#### AIM OF THE EXERCISE:
Below are the records; copy out every line that holds the word "taška".

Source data

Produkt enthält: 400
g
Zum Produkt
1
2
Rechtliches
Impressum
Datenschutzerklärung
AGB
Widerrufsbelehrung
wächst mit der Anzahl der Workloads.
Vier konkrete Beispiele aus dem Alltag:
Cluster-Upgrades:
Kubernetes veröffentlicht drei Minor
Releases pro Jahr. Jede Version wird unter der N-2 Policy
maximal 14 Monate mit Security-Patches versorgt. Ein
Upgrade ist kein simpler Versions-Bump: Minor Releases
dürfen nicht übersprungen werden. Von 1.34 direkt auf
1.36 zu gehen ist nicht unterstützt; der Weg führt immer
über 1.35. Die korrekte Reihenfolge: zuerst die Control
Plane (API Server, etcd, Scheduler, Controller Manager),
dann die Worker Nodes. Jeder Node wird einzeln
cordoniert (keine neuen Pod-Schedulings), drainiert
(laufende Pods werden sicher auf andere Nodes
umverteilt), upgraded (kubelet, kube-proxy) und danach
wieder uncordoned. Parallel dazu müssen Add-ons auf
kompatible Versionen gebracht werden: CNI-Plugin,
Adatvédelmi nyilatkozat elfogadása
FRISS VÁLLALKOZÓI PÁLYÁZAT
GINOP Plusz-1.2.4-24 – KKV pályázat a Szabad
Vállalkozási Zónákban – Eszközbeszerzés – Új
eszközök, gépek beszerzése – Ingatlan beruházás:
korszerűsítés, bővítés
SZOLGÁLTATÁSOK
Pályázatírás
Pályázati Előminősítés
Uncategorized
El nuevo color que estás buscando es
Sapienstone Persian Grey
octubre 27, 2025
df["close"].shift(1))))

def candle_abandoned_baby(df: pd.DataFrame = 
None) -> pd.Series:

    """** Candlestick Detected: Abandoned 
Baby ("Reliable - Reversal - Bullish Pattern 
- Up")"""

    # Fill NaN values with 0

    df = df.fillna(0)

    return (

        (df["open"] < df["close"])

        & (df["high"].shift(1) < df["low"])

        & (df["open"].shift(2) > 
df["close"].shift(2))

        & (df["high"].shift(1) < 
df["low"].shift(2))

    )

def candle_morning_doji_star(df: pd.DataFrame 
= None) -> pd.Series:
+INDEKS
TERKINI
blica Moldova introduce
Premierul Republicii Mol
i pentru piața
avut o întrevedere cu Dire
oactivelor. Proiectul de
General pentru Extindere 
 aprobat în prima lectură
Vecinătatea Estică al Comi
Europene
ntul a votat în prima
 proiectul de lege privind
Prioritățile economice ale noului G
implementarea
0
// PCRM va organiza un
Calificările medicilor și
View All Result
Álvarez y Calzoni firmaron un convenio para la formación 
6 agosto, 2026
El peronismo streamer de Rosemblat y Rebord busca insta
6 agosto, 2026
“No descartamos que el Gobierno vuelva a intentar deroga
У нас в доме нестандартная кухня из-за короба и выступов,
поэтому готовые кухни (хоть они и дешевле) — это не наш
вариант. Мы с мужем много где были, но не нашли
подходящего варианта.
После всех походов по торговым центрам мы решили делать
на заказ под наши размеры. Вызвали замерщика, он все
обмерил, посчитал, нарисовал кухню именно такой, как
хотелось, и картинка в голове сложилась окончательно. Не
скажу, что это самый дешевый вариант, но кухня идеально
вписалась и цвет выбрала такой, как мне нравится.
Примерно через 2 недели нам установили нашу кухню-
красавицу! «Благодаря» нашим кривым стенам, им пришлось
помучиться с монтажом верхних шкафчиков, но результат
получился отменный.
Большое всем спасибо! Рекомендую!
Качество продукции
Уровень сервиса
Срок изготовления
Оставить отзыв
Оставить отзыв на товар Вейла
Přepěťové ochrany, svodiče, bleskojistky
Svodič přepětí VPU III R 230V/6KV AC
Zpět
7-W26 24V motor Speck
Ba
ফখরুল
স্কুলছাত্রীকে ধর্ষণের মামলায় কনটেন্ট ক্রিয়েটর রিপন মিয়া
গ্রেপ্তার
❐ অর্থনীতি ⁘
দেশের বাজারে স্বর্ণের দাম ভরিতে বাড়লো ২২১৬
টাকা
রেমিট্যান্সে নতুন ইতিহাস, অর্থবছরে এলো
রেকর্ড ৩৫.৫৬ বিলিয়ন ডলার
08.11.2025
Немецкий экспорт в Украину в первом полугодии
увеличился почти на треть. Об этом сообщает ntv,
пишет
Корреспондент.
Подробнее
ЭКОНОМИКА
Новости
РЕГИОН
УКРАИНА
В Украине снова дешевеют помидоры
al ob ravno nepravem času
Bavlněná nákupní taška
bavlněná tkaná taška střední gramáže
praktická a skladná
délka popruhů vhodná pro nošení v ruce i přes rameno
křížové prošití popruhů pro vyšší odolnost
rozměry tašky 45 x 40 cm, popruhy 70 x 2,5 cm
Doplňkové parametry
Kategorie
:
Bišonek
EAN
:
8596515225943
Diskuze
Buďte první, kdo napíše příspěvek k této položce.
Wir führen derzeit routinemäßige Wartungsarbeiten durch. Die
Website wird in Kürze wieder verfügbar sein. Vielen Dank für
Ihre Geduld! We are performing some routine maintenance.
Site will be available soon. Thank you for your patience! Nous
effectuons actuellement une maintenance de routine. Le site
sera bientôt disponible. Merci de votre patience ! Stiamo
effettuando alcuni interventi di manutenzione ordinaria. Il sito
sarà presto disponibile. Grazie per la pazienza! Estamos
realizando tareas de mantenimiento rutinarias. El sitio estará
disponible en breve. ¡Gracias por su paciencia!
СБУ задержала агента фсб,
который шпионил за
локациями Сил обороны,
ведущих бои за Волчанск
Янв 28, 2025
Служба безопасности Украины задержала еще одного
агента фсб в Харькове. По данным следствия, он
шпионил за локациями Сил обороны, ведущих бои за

#### SOLUTION FOR THIS TASK:
Bavlněná nákupní taška
bavlněná tkaná taška střední gramáže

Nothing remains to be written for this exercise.